# NYU or not?



## CJay3113 (Dec 31, 2008)

So I'm being hounded by my folks to go to school. They think I'm wasting my 20s away by doing nothing. "Whatever" is what I usually tell them as I quietly curse them out. College is something that I've never even thought about until this past year. I daydream about having the perfect career where I'm actually happy to get out of bed. But then I think about how college is the step into that direction and I freeze up. I thought I was done with the whole being in a classroom bit. I know I can take some courses online, but I'd still have to dedicate long hours of studying, which doesn't interest me. I like doing my own thing. Music is what matters to me, along with film. That's where NYU comes in.

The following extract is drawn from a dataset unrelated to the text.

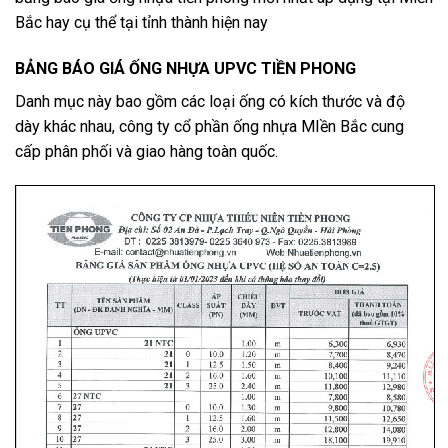
Bắc hay cụ thể tại tỉnh thành hiện nay
BẢNG BÁO GIÁ ỐNG NHỰA UPVC TIỀN PHONG
Danh mục này bao gồm các loại ống có kích thước và độ
dày khác nhau, công ty cổ phần ống nhựa MIền Bắc cung
cấp phân phối và giao hàng toàn quốc.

New York University has been on my mind as of late. And I don't even know my true reasons for wanting to go there. It's a simple train ride into the city, but part of me just wants the prestige that comes with it. However, another part knows that this school can provide me with everything that I'm looking for. I never thought I would get into a good school and I have a feeling I may not even get into NYU. So why try? That's the shit I'm trying to work out. There's no point in setting myself up for a failure that I know is coming. They're going to look at my poor high school attendance records and shrug me off right away. I had a habit of going to school 3 days a week and I know that I'd do the same in college, which would be wasting money. I imagine they're looking for highly ambitious people to fill up their classes. But I have read that they even decline the overly qualified people, which gives me a chance. Yet I'm losing interest in college as I'm trying to type this. I don't know what I'm trying to say or even what I'm hoping for. I might be giving up and using my 30s to complain about the exact same dilemma.


----------



## Happy (Oct 10, 2008)

Tell you what buddy, if you don't want to go to college get a job and get out of your parents house. Its the best decision ever!


----------